As I worked the first few days, I was hoping to return home quickly. But that hope faded as the extent of the damage from Maria became clear and the airport remained closed. When we left Fajardo, I really saw just how severe the damage was. There were hundreds of fallen trees and poles on the roads, the streets were mostly flooded and deserted. Whenever I crossed a flooded area my heart sank a bit, hoping the rented truck would not get stuck.
I reconciled myself with having to be away from home for a while and covered this other natural disaster as best as I could. I eventually got home a week later.
The only thing to do
Hector Retamal, photographer based in Haiti
I have been based in Haiti for four years and last year covered Hurricane Matthew. When you cover natural disasters, you see lots of pain, which obviously affects you. But you have to process these feelings. I try to channel all that energy into my photos.
In the days following Hurricane Maria, I tried to show how people were affected by the storm -- the destroyed houses, the people looking for drinkable water, women cooking at night outside the ruins of their homes.
As the days went by, I tried to look for stories to show how the people were overcoming the difficulties, despite losing everything. This is one of the reasons that I like the image of the young man with a flag that says "I'm rooting for Puerto Rico", because for me it symbolizes strength and hope after the destruction.
A few days before returning to Port-au-Prince, I visited the people I had photographed in the days immediately following the hurricane. It was my way of trying to get close to them.
We must be close, not only to have good images, but because of respect. It doesn’t make sense to me to go somewhere to take pictures and then not know what happened to those people aftewards, not to show an interest in their stories and their lives.
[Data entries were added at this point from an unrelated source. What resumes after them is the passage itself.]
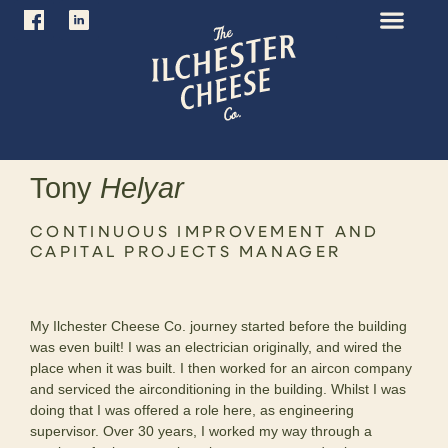
Tony
Helyar
CONTINUOUS IMPROVEMENT AND
CAPITAL PROJECTS MANAGER
My Ilchester Cheese Co. journey started before the building
was even built! I was an electrician originally, and wired the
place when it was built. I then worked for an aircon company
and serviced the airconditioning in the building. Whilst I was
doing that I was offered a role here, as engineering
supervisor. Over 30 years, I worked my way through a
That’s why I wanted to see them again before I left. I wanted them to feel that someone cared about their pain.
The responsibility of bearing witness
Eleonore Sens, video journalist based in Washington DC
For the first time in my professional career, I really felt the responsibility that journalists have to bear witness. As the US president feuded with the mayor of San Juan over the quality of aid provided to the island, my colleagues and I were bearing witness to a natural and humanitarian catastrophe.
The further from San Juan you got, the worse the conditions became. People drank water from the river; many couldn’t even get in touch with family to let them know they were alive. More than 10 days after the disaster, there was still no sign of any aid in the villages inland.
What struck me was the resilience and resourcefulness of Puerto Ricans faced with such deplorable conditions. Instead of complaining that they weren’t receiving aid, residents organised themselves to help each other.
The tenacity of the human spirit sometimes almost made me forget the urgency of the situation. People smiled at us and thanked us for documenting their plight. And then reality would come roaring back in. I remember meeting one little girl and her mother who were living between boards after their house was destroyed. They had received zero aid from anyone. The conditions they were living in were truly shocking.
This blog was written with Yana Dlugy in Paris.